子供たち、役者さんは映像のワークショップを1年やって探してきた素人の子達です。プロではないけど、1年かけて出会って、10年かけて私が肯定したいと思う子達です。
また、デジタル媒体と違って、進化し続けるのもではなく、どんなに時がたっても変わらず「なまもの」を「なまもの」で、ずっと形に保管していてくれる、フィルムのあり方に共感していると思う作品なので、フィルムで撮れたらいいなあと思っています。

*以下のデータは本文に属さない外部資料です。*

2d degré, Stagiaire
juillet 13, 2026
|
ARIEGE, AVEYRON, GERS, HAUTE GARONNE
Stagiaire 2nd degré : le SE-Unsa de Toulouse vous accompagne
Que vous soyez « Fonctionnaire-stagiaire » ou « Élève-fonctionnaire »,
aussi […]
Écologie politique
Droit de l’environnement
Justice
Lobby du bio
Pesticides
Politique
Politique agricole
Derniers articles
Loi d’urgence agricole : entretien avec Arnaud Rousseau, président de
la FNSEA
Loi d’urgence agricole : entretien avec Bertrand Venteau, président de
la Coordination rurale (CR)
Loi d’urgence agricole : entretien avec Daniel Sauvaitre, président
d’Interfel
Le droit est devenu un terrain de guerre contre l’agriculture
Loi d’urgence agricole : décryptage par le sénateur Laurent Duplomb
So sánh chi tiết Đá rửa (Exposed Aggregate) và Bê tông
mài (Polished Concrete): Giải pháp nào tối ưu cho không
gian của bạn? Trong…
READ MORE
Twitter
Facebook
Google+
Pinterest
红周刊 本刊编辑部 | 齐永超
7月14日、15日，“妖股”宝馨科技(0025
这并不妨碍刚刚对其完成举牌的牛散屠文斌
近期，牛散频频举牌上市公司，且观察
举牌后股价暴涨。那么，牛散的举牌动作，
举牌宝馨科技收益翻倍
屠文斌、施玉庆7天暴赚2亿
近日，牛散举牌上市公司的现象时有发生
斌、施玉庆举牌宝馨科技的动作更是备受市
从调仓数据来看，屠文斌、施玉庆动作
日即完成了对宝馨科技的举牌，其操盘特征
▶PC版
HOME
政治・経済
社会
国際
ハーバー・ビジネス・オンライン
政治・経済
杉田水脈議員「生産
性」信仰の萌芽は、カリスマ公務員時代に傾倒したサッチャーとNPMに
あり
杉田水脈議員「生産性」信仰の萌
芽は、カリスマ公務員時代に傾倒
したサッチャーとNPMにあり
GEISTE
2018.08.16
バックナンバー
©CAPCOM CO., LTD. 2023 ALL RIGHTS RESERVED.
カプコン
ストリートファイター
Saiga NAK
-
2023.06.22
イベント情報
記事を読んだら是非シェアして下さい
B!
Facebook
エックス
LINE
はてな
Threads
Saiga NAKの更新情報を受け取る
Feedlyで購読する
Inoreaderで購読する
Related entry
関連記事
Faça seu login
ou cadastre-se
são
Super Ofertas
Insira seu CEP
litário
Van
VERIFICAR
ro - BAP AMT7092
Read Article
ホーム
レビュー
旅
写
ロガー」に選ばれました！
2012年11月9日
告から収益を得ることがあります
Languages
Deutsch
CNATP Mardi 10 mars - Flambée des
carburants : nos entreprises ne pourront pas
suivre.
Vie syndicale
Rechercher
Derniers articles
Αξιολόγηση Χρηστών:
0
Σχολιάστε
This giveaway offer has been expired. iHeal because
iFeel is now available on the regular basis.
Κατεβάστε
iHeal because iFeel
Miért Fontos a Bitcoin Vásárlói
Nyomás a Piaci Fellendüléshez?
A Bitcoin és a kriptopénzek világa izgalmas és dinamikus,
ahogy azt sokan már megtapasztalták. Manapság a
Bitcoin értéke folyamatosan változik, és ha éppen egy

時間やお金や手間はかかるかもしれません。でもお金や賞が欲しいわけでもなければ、何かを変えたいわけでもありません。私が生きるために撮りたいです。
2021年1月 塚田万理奈
特筆すべきは、10年間16mmフィルムで撮影するということ。近年の日本映画では『永い言い訳』(西川美和監督)、『月夜釜合戦』(佐藤零郎監督)、『やまぶき』(山崎樹一郎監督)などが16mmフィルムで撮影されているが、どの作品も時を超えて生き続ける作品の魂が16mmフィルムに焼き付けられている。難しい挑戦ではあるが、
「デジタルと違い進化し続けるのもではなく、どんなに時がたっても変わらず「なまもの」であり続けるフィルムのあり方に私たちは共感しており、この作品にはフィルムがふさわしいと思っています」
クラウドファンディング実施期間中には、塚田監督の過去作や、他の監督の作品のオンライン上映会やトークイベントを開催予定だ。『刻』と同じ手法で撮影されたパイロット版『満月』もリターン特典として鑑賞可能だ(2万円以上)。神戸を舞台に地元に住む演技未経験者との半年に及ぶ即興演技ワークショップを経てトータル2年をかけて完成させ、公開から5年経った今でもファンを増やし続けている濱口竜介監督『ハッピーアワー』のように、演者となる学生たちと時間をかけて信頼関係を深め、その成長をフィルムに焼き付ける『刻』は途方もない可能性を秘めている。ぜひ、このチャレンジに参加し、その行方を見守ってほしい。